__WHAT YOU WILL DO__
The lines below may contain the word "prin". Please count those that do and give the number alone.

__Page-level text extractions__
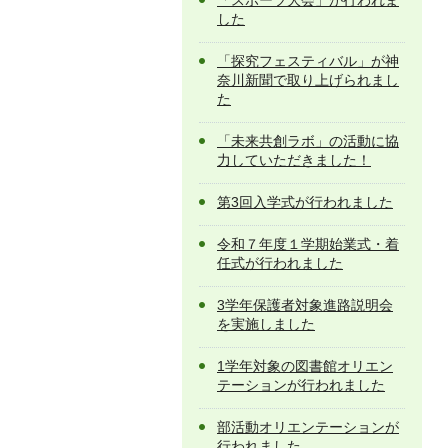
「スポーツ大会」が行われま
した
「探究フェスティバル」が神
奈川新聞で取り上げられまし
た
「未来共創ラボ」の活動に協
力していただきました！
第3回入学式が行われました
令和７年度１学期始業式・着
任式が行われました
3学年保護者対象進路説明会
を実施しました
1学年対象の図書館オリエン
テーションが行われました
部活動オリエンテーションが
行われました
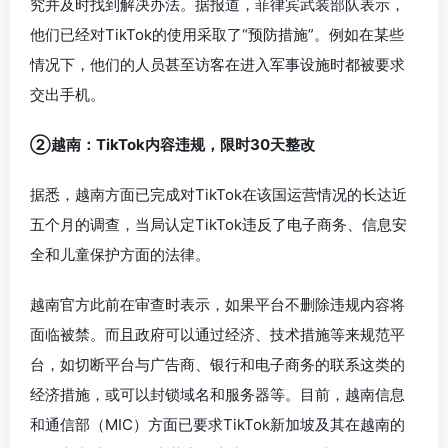
究并及时找到解决办法。据报道，菲律宾武装部队表示，
他们已经对TikTok的使用采取了“预防措施”。例如在某些
情况下，他们的人员甚至访客在进入军事设施时都被要求
交出手机。
②越南：TikTok内容违规，限时30天整改
据悉，越南方面已完成对TikTok在该国运营情况的长达近
五个月的调查，当局认定TikTok违反了电子商务、信息安
全和儿童保护方面的法律。
越南官方此前在审查时表示，如果平台不删除违规内容将
面临被禁。而且政府可以通过经济、技术措施等来规范平
台，如切断平台与广告商、银行和电子商务的联系这类的
经济措施，或可以封锁域名和服务器等。目前，越南信息
和通信部（MIC）方面已要求TikTok新加坡及其在越南的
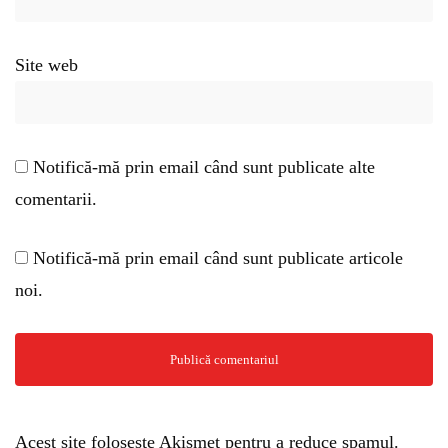
Site web
Notifică-mă prin email când sunt publicate alte
comentarii.
Notifică-mă prin email când sunt publicate articole
noi.
Acest site folosește Akismet pentru a reduce spamul.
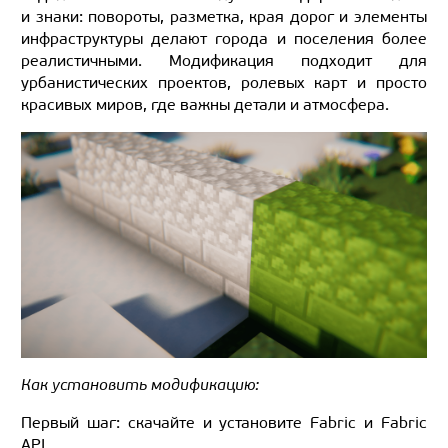
и знаки: повороты, разметка, края дорог и элементы
инфраструктуры делают города и поселения более
реалистичными. Модификация подходит для
урбанистических проектов, ролевых карт и просто
красивых миров, где важны детали и атмосфера.
Как установить модификацию:
Первый шаг: скачайте и установите Fabric и Fabric
API.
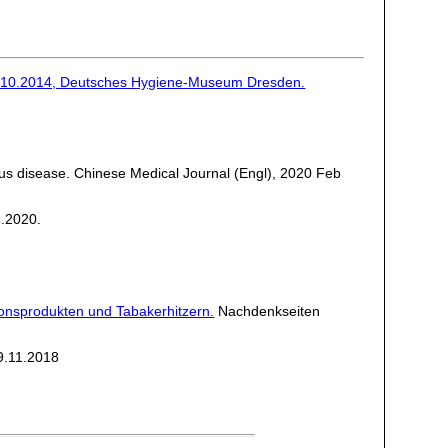
2.10.2014, Deutsches Hygiene-Museum Dresden.
irus disease. Chinese Medical Journal (Engl), 2020 Feb
3.2020.
onsprodukten und Tabakerhitzern.
Nachdenkseiten
9.11.2018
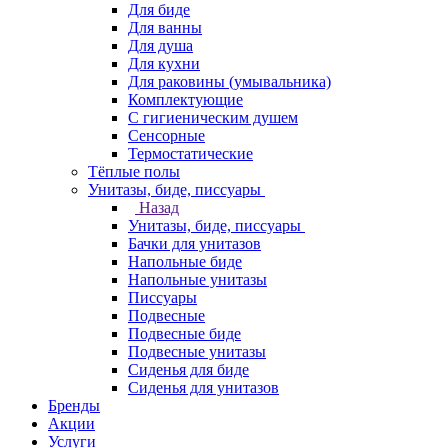
Для биде
Для ванны
Для душа
Для кухни
Для раковины (умывальника)
Комплектующие
С гигиеническим душем
Сенсорные
Термостатические
Тёплые полы
Унитазы, биде, писсуары
Назад
Унитазы, биде, писсуары
Бачки для унитазов
Напольные биде
Напольные унитазы
Писсуары
Подвесные
Подвесные биде
Подвесные унитазы
Сиденья для биде
Сиденья для унитазов
Бренды
Акции
Услуги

__TASK ANSWER__
2